(Dataset records begins)

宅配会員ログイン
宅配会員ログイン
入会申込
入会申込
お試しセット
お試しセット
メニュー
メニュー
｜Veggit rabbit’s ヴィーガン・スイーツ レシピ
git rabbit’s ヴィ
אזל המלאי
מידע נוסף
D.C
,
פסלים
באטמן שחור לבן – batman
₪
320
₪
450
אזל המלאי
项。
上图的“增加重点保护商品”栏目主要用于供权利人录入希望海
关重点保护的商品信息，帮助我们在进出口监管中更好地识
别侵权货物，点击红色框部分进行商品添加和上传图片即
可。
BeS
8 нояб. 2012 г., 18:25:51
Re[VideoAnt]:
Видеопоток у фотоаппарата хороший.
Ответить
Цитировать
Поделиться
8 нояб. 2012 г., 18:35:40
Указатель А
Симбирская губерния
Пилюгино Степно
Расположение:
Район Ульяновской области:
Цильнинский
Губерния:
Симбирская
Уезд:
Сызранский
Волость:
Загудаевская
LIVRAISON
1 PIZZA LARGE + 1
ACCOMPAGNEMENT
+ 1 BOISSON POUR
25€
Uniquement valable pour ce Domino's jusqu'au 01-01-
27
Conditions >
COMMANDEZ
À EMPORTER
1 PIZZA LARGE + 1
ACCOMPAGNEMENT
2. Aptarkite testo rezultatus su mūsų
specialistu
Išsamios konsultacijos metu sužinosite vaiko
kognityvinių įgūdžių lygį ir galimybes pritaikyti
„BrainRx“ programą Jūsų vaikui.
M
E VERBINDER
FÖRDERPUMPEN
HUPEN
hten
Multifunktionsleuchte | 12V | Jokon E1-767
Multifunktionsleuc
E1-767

(Dataset records ends)
(Dataset records begins)

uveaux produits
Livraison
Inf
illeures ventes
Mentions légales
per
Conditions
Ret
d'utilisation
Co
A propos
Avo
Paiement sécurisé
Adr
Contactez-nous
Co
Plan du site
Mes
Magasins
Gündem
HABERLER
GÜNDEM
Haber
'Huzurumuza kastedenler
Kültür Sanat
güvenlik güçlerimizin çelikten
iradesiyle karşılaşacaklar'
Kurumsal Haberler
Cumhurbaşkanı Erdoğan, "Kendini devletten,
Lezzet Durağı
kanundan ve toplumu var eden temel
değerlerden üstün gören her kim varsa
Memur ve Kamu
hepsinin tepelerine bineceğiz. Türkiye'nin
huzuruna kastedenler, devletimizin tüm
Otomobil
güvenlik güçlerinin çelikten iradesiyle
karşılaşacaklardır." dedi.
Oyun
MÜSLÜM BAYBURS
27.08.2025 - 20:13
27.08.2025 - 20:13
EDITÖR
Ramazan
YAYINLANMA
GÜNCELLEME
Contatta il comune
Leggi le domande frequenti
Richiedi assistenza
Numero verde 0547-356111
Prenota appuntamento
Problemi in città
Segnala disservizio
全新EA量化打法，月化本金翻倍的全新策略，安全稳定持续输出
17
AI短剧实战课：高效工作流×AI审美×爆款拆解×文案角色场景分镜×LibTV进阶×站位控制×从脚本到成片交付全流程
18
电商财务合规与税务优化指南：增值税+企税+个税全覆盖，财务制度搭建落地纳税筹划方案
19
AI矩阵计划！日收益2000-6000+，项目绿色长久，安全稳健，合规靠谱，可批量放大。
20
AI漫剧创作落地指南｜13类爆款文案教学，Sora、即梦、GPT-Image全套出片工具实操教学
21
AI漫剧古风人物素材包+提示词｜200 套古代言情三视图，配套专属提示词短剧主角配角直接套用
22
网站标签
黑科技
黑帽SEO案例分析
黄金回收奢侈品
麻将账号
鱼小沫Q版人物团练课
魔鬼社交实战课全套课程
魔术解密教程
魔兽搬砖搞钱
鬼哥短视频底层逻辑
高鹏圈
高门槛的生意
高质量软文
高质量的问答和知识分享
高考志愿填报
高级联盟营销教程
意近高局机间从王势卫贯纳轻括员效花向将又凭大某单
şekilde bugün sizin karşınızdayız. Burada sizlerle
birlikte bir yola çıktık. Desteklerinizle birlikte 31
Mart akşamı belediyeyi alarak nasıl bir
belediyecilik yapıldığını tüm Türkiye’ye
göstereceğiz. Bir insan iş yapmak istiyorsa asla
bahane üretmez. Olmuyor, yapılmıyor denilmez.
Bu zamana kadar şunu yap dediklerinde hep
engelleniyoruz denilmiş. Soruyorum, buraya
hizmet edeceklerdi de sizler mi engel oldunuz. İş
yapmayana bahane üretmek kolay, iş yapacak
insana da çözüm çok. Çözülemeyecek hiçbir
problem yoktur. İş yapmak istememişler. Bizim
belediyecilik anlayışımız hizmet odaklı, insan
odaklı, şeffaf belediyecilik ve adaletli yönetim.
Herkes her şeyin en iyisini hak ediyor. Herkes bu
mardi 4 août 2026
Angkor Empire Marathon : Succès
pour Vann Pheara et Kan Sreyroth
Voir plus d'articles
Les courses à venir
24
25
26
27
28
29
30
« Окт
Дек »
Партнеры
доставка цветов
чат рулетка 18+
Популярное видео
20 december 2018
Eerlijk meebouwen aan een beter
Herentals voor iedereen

(Dataset records ends)

Assignment>
Show the lines of the data that hold the word "bahane".

Exercise response>
bahane üretmez. Olmuyor, yapılmıyor denilmez.
yapmayana bahane üretmek kolay, iş yapacak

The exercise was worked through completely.